What you will do: Search the records for "マルちゃん正麺" and copy each line that holds it.

[Records contained in a dataset]
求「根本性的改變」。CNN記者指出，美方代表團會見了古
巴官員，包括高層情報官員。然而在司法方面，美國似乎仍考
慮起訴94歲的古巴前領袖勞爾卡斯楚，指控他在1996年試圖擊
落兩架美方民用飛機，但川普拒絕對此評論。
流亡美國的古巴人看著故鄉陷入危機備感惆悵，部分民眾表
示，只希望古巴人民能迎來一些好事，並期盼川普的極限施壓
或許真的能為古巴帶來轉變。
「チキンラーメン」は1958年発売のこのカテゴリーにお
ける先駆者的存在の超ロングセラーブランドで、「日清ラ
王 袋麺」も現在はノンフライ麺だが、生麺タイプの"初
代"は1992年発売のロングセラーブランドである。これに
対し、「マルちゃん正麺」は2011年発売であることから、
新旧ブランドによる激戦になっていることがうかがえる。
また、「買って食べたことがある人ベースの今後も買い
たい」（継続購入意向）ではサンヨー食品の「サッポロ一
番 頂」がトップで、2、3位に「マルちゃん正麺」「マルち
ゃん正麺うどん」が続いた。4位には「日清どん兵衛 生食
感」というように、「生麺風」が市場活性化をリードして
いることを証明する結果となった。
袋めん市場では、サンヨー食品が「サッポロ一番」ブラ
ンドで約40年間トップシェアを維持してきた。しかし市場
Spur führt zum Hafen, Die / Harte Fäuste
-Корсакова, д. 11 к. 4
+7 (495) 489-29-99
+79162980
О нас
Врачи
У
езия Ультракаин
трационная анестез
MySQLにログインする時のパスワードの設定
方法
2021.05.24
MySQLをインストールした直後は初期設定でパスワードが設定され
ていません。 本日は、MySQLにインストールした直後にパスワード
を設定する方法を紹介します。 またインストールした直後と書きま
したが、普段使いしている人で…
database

...

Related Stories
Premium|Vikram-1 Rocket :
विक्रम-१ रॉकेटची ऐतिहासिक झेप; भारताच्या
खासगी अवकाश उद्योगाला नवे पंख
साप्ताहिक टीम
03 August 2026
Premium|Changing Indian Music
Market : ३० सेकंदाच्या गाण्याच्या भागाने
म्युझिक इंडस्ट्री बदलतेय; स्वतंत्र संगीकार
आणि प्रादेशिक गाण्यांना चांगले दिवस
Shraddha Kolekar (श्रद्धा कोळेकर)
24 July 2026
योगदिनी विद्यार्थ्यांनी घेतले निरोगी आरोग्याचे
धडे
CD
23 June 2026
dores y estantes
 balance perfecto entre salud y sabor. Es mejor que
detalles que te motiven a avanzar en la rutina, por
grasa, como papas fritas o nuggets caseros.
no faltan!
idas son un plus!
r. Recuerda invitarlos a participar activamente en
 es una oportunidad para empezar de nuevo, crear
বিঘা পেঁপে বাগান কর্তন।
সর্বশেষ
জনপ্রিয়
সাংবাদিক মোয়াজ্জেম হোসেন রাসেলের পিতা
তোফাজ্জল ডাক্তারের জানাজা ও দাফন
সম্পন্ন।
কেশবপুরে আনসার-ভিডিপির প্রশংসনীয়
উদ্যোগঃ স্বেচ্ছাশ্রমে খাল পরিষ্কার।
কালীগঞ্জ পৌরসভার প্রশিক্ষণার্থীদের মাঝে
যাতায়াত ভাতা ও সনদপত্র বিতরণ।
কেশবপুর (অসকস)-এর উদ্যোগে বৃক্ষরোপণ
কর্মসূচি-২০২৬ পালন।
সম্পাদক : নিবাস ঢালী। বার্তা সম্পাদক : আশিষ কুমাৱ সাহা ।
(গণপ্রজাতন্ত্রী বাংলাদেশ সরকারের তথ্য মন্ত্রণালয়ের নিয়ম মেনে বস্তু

---

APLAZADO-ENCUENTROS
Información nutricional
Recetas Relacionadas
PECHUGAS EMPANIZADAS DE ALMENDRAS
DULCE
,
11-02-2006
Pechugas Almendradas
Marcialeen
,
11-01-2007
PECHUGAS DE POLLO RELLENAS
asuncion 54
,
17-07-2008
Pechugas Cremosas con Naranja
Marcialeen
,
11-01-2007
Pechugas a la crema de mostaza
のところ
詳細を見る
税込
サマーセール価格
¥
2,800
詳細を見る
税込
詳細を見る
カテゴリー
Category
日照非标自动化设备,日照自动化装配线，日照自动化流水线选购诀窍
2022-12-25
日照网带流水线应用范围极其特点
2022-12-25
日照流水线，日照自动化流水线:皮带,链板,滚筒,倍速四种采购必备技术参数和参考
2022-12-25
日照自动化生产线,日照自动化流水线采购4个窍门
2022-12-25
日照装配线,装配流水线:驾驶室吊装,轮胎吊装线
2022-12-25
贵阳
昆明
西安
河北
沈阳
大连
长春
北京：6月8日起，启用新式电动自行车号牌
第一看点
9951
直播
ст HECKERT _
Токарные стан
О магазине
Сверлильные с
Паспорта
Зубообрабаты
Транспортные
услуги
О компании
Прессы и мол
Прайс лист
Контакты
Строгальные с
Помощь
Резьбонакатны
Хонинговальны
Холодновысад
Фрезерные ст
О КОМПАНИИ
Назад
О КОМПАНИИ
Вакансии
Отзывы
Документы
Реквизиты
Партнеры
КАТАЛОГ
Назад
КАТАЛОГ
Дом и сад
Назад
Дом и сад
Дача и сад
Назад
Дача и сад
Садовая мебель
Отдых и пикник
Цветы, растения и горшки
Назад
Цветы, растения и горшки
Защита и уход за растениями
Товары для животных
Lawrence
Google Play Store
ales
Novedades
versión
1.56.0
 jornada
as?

Response area:
対し、「マルちゃん正麺」は2011年発売であることから、
番 頂」がトップで、2、3位に「マルちゃん正麺」「マルち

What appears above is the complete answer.